I agree with you for sure that people need to drill techniques before sparring with them. I wrote a lot about that progression on my training page. I didn’t mean to imply otherwise with this post. However, I don’t think the drills need to be completely dead for long. In the “introduction” phase of a technique, it needs to be shown with 100% cooperation and very low intensity. This phase usually requires only a few minutes. Once you move on to the “isolation” phase, the technique is trained in a semi-cooperative environment, by itself, but with increasing intensity and resistance as appropriate for learning. Once the practitioner is comfortable with the technique in isolation, then you can move into the “integration” phase, adding it to the sparring mix.
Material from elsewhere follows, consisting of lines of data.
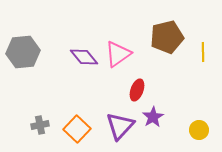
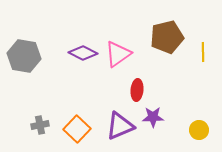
gray hexagon: moved 1 px right, 4 px down; rotated 16 degrees clockwise
purple diamond: moved 1 px left, 4 px up; rotated 24 degrees counterclockwise
red ellipse: rotated 15 degrees counterclockwise
purple star: rotated 30 degrees clockwise
purple triangle: rotated 24 degrees clockwise
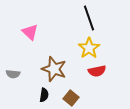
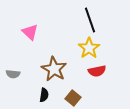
black line: moved 1 px right, 2 px down
brown star: rotated 10 degrees clockwise
brown square: moved 2 px right
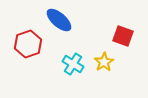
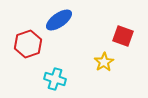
blue ellipse: rotated 76 degrees counterclockwise
cyan cross: moved 18 px left, 15 px down; rotated 15 degrees counterclockwise
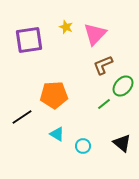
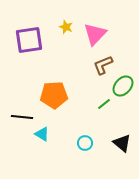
black line: rotated 40 degrees clockwise
cyan triangle: moved 15 px left
cyan circle: moved 2 px right, 3 px up
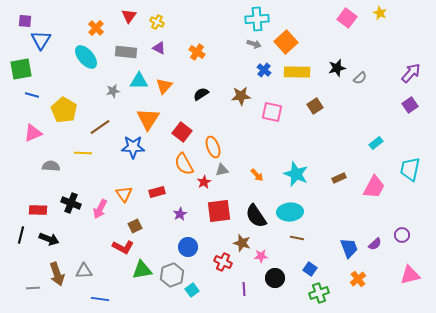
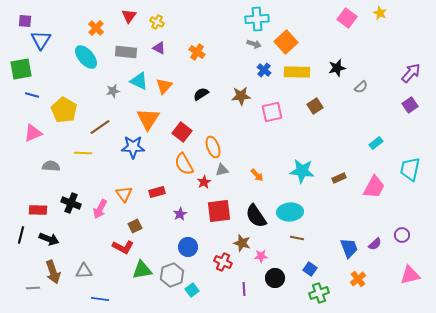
gray semicircle at (360, 78): moved 1 px right, 9 px down
cyan triangle at (139, 81): rotated 24 degrees clockwise
pink square at (272, 112): rotated 25 degrees counterclockwise
cyan star at (296, 174): moved 6 px right, 3 px up; rotated 15 degrees counterclockwise
brown arrow at (57, 274): moved 4 px left, 2 px up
This process works extremely well, and there is very little need to practice in a dead way…and really no need to practice in a way that doesn’t resemble/mirror reality.
Of course, the “isolation” phase, with non-sparring based drills, can and often should be done forever. There are always improvements that can be made from drilling. So I’m not advocating sparring 100% of the time by any means.
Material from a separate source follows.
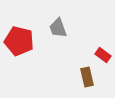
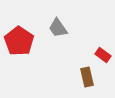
gray trapezoid: rotated 15 degrees counterclockwise
red pentagon: rotated 20 degrees clockwise
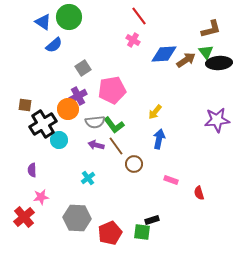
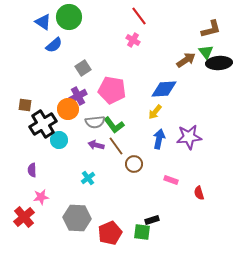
blue diamond: moved 35 px down
pink pentagon: rotated 20 degrees clockwise
purple star: moved 28 px left, 17 px down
Your website is very good. If you can, do a video or article on realistic solo training.
Good idea Steven. I’ll try to do that in the not too distant future. For now, there are videos on these two pages with some solo training material:
Regardless of whether gunting as a technique class works or not I do know you’re not supposed to train it the way you demonstrated: as singular techniques with no follow-up. Not unless you’re first learning the technique or you’re isolating the specific motion (target practice).
The way I was taught is to immidiately attack his face after the gunting (it’s called Filipino boxing for a reason) and not to stop to see if it worked or not. The boxing analogy here would be to throw a combination of strikes right after a defense instead of allowing him to strike a second or third time.
I’m sorry but your video does not convince me of the validity of your point. It might very well be that strikes to nerves or muscles will do nothing but if the technique consists of a defense immidiately followed by counterattacks and you only show the defense and allow him time and room to continue his attacks then you have proven nothing: if you stay passive and do not counterattack of course you will be beaten, doesn’t take a genius to figure that one out.
As to the knife demonstration: there are different ways and methods of using a knife depending on one’s skill, mental state, whether one is sober or not… A cautious, trained individual probably won’t rush like you did in the video since you’re pretty much exposing your vital targets that way. You’re right the techniques of cutting the limb cannot be done in this manner and it makes sense to train against different types of attackers and attacks but why would it be impossible to step back or sideways to avoid his attack while attempting to cut him immidiately followed by a stab to a vital target? Without footwork to evade the attack it’ll be extremely difficult to effectively defend against a weapon even with one of your own.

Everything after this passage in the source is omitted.